The exhibit gives a sharp look at the preconditions for the cotton trade: the inventions of mechanized weaving and cotton seed pod removal and the engineering enhancements to the packet ships which transported the cotton across the Atlantic, where they were woven in textile firms like the one managed by Frederick Engels in Manchester, England.

Once the technical equipment was ready, imperialism did the rest, cleansing modern-day Mississippi, Alabama and Florida of their American Indian inhabitants, and expropriating the grounds where they'd hunted for millennia. The planter oligarchy snatched up the lands for cotton and then marched nearly a million slaves into the labor vacuum, while the registers of the New York counting houses chimed again on the sales profits.

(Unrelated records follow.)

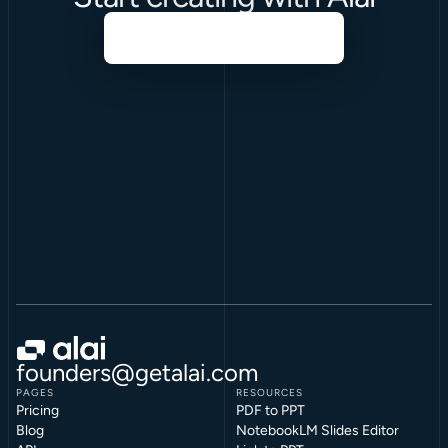
founders@getalai.com
PAGES
RESOURCES
Pricing
PDF to PPT
Blog
NotebookLM Slides Editor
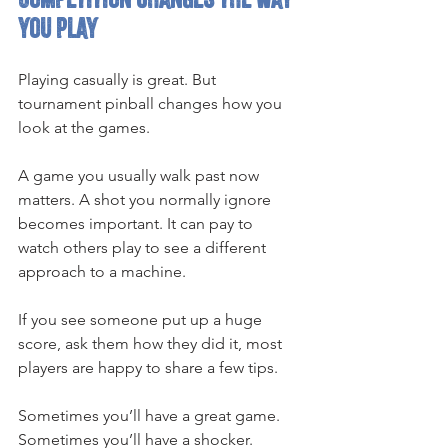
you play
Playing casually is great. But 
tournament pinball changes how you 
look at the games.
A game you usually walk past now 
matters. A shot you normally ignore 
becomes important. It can pay to 
watch others play to see a different 
approach to a machine.
If you see someone put up a huge 
score, ask them how they did it, most 
players are happy to share a few tips.
Sometimes you’ll have a great game.
Sometimes you’ll have a shocker.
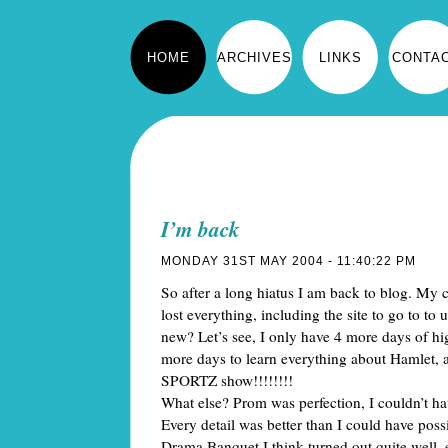
HOME
ARCHIVES
LINKS
CONTA
I’m back
MONDAY 31ST MAY 2004 - 11:40:22 PM
So after a long hiatus I am back to blog. My 
lost everything, including the site to go to to 
new? Let’s see, I only have 4 more days of hig
more days to learn everything about Hamle
SPORTZ show!!!!!!!!
What else? Prom was perfection, I couldn’t hav
Every detail was better than I could have pos
Drama Banquet I think turned out quite well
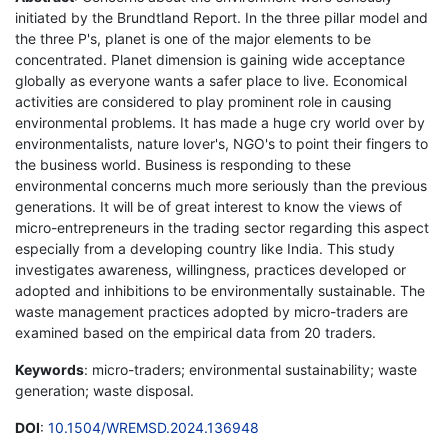
initiated by the Brundtland Report. In the three pillar model and
the three P's, planet is one of the major elements to be
concentrated. Planet dimension is gaining wide acceptance
globally as everyone wants a safer place to live. Economical
activities are considered to play prominent role in causing
environmental problems. It has made a huge cry world over by
environmentalists, nature lover's, NGO's to point their fingers to
the business world. Business is responding to these
environmental concerns much more seriously than the previous
generations. It will be of great interest to know the views of
micro-entrepreneurs in the trading sector regarding this aspect
especially from a developing country like India. This study
investigates awareness, willingness, practices developed or
adopted and inhibitions to be environmentally sustainable. The
waste management practices adopted by micro-traders are
examined based on the empirical data from 20 traders.
Keywords
: micro-traders; environmental sustainability; waste
generation; waste disposal.
DOI
:
10.1504/WREMSD.2024.136948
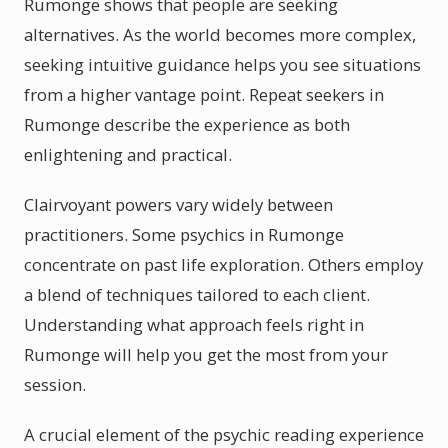
Rumonge shows that people are seeking
alternatives. As the world becomes more complex,
seeking intuitive guidance helps you see situations
from a higher vantage point. Repeat seekers in
Rumonge describe the experience as both
enlightening and practical.
Clairvoyant powers vary widely between
practitioners. Some psychics in Rumonge
concentrate on past life exploration. Others employ
a blend of techniques tailored to each client.
Understanding what approach feels right in
Rumonge will help you get the most from your
session.
A crucial element of the psychic reading experience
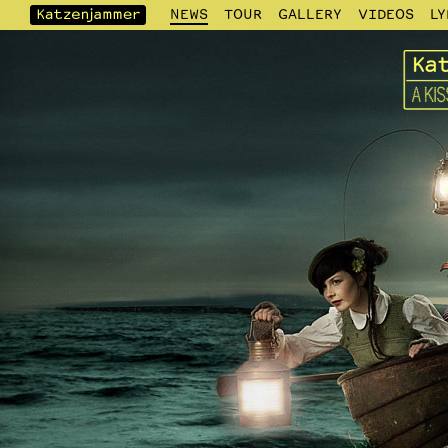
NEWS
TOUR
GALLERY
VIDEOS
LY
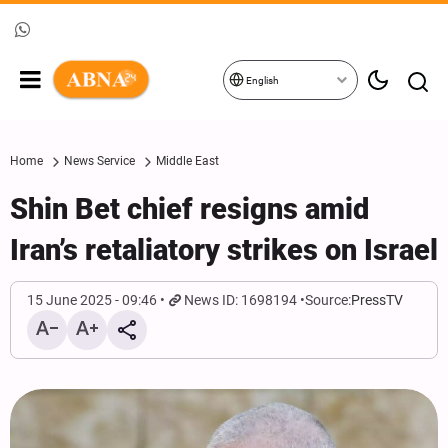
English
Home
News Service
Middle East
Shin Bet chief resigns amid
Iran’s retaliatory strikes on Israel
15 June 2025 - 09:46
News ID: 1698194
Source:
PressTV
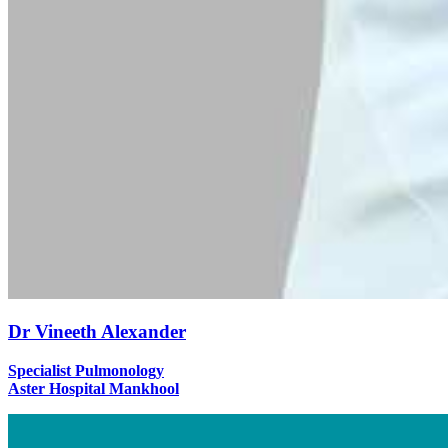
Dr Vineeth Alexander
Specialist Pulmonology
Aster Hospital Mankhool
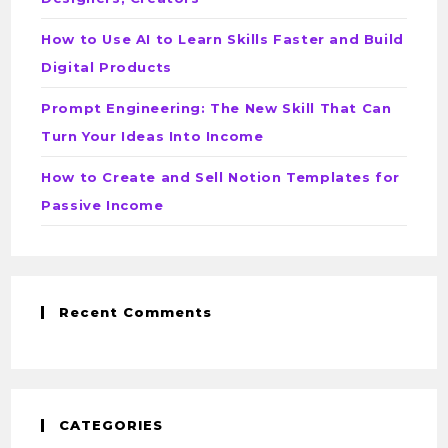
How to Use AI to Learn Skills Faster and Build
Digital Products
Prompt Engineering: The New Skill That Can
Turn Your Ideas Into Income
How to Create and Sell Notion Templates for
Passive Income
Recent Comments
CATEGORIES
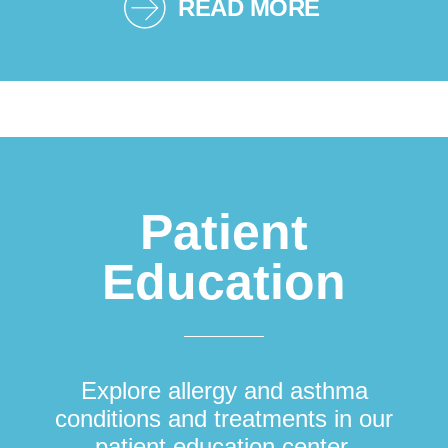
READ MORE
Patient
Education
Explore allergy and asthma
conditions and treatments in our
patient education center.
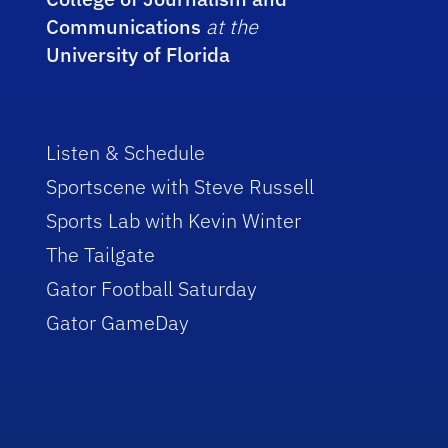
Communications
at the
University of Florida
Listen & Schedule
Sportscene with Steve Russell
Sports Lab with Kevin Winter
The Tailgate
Gator Football Saturday
Gator GameDay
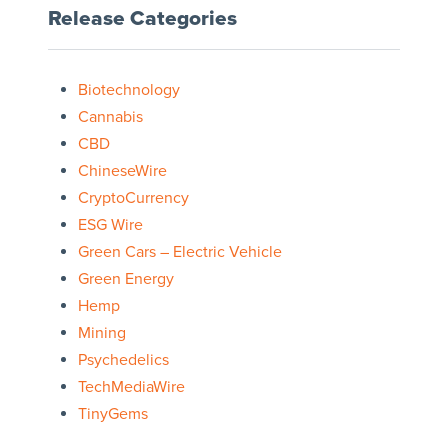
Release Categories
Biotechnology
Cannabis
CBD
ChineseWire
CryptoCurrency
ESG Wire
Green Cars – Electric Vehicle
Green Energy
Hemp
Mining
Psychedelics
TechMediaWire
TinyGems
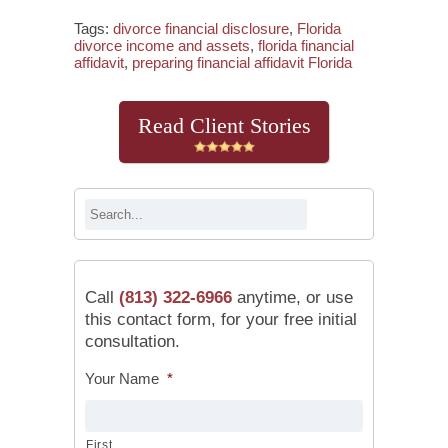
Tags:
divorce financial disclosure
,
Florida
divorce income and assets
,
florida financial
affidavit
,
preparing financial affidavit Florida
Read Client Stories
Call
(813) 322-6966
anytime, or use
this contact form, for your free initial
consultation.
Your Name
*
First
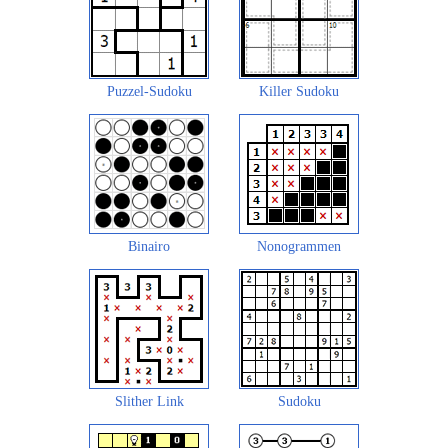
Puzzel-Sudoku
Killer Sudoku
Binairo
Nonogrammen
Slither Link
Sudoku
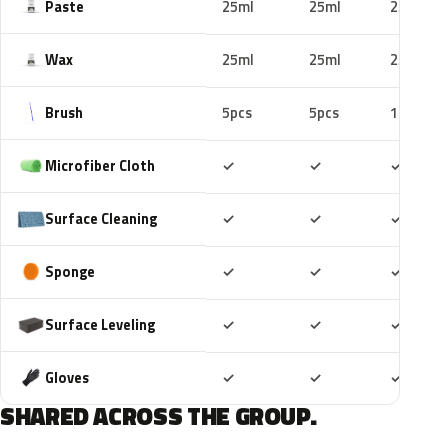
Paste
25ml
25ml
25ml
Wax
25ml
25ml
25ml
Brush
5pcs
5pcs
10pcs
Included
Included
Includ
Microfiber Cloth
✓
✓
✓
Included
Included
Includ
Surface Cleaning
✓
✓
✓
Included
Included
Includ
Sponge
✓
✓
✓
Included
Included
Includ
Surface Leveling
✓
✓
✓
Included
Included
Includ
Gloves
✓
✓
✓
SHARED ACROSS THE GROUP.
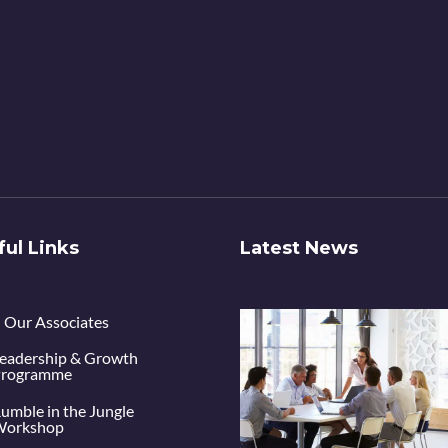
ful Links
Latest News
Our Associates
eadership & Growth
rogramme
umble in the Jungle
orkshop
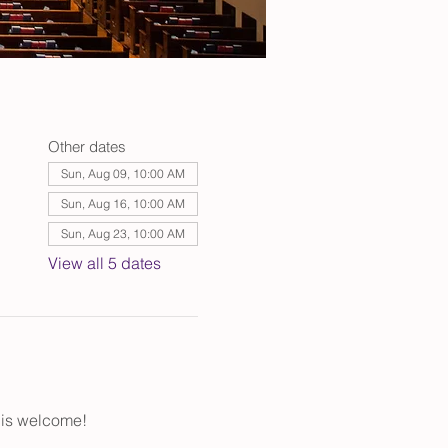
Other dates
Sun, Aug 09, 10:00 AM
Sun, Aug 16, 10:00 AM
Sun, Aug 23, 10:00 AM
View all 5 dates
 is welcome!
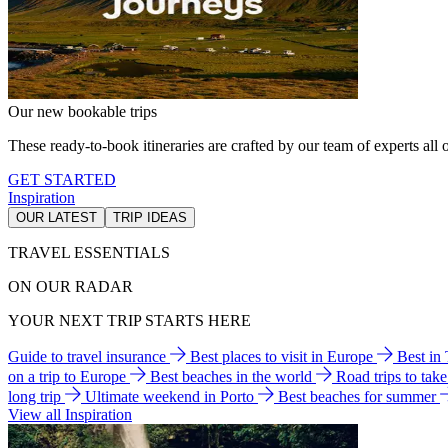
Our new bookable trips
These ready-to-book itineraries are crafted by our team of experts all o
GET STARTED
Inspiration
OUR LATEST
TRIP IDEAS
TRAVEL ESSENTIALS
ON OUR RADAR
YOUR NEXT TRIP STARTS HERE
Guide to travel insurance
Best places to visit in Europe
Best in
on a trip to Europe
Best beaches in the world
Road trips to tak
long trip
Ultimate weekend in Porto
Best beaches for summer
View all Inspiration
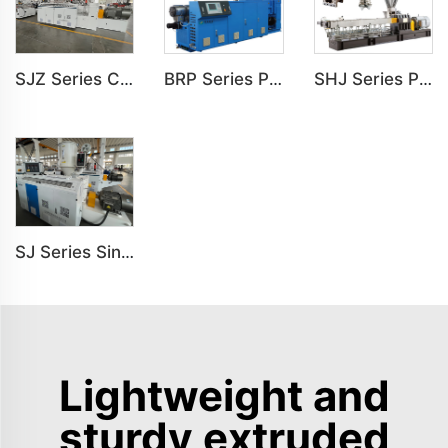
SJZ Series Conical Twin-screw PVC PE Plastics Extruder Machine
BRP Series Parallel Twin Screw Extruder For PVC Plastic Extruding Machine
SHJ Series Parallel Twin Screw Extruder For PVC Plastic Extruding Machine
SJ Series Single Screw Plastic Extrusion For PP PE PC Pipe Production Line
Lightweight and
sturdy extruded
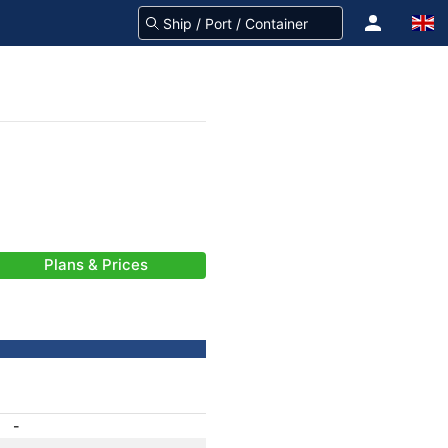
Plans & Prices
-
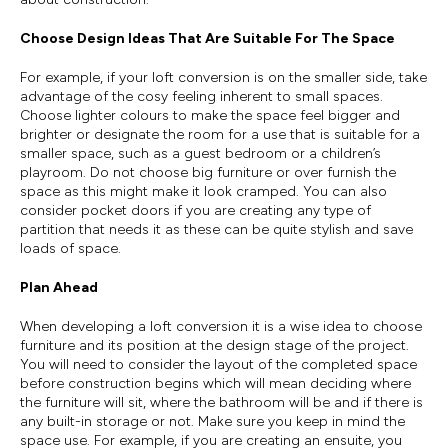
Choose Design Ideas That Are Suitable For The Space
For example, if your loft conversion is on the smaller side, take
advantage of the cosy feeling inherent to small spaces.
Choose lighter colours to make the space feel bigger and
brighter or designate the room for a use that is suitable for a
smaller space, such as a guest bedroom or a children’s
playroom. Do not choose big furniture or over furnish the
space as this might make it look cramped. You can also
consider pocket doors if you are creating any type of
partition that needs it as these can be quite stylish and save
loads of space.
Plan Ahead
When developing a loft conversion it is a wise idea to choose
furniture and its position at the design stage of the project.
You will need to consider the layout of the completed space
before construction begins which will mean deciding where
the furniture will sit, where the bathroom will be and if there is
any built-in storage or not. Make sure you keep in mind the
space use. For example, if you are creating an ensuite, you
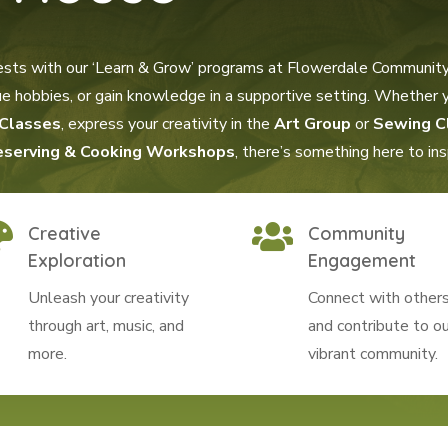
ests with our ‘Learn & Grow’ programs at Flowerdale Community
rsue hobbies, or gain knowledge in a supportive setting. Whether
Classes
, express your creativity in the
Art Group
or
Sewing C
eserving & Cooking Workshops
, there’s something here to in


Creative
Community
Exploration
Engagement
Unleash your creativity
Connect with other
through art, music, and
and contribute to ou
more.
vibrant community.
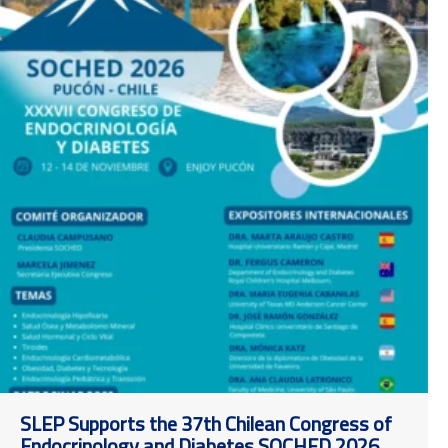
SLEP Supports the 37th Chilean Congress of
Endocrinology and Diabetes SOCHED 2026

Here were born the dividing issues that American capitalism uses today to withering effect: setting working-class whites against Blacks, and women against men to undermine the healthy alliance between female suffrage and abolitionism.

The dependence of enslaved Blacks on emancipated family members suggests the division between the documented and undocumented in immigrant families today. We even see a sample care package sent by a freed African American woman in the North to her enslaved kin.

On the culture front, there emerged racist, black-face minstrelsy, as well as "Master Juba," a freed slave choreographer who fused the rigid, upright torso of Irish step dancing with the swooping movements of western African folk dance, a dress rehearsal for what would become tap and jazz dancing. The anti-abolitionist attacks of 1834 and the draft riots incited partly by a New York pro-slavery mayor are examined through contemporary journalism and imagery.

The exhibit is a lively and rigorous look at slavery's past. The price is $10, with free admission on Fridays between 6 and 8 p.m.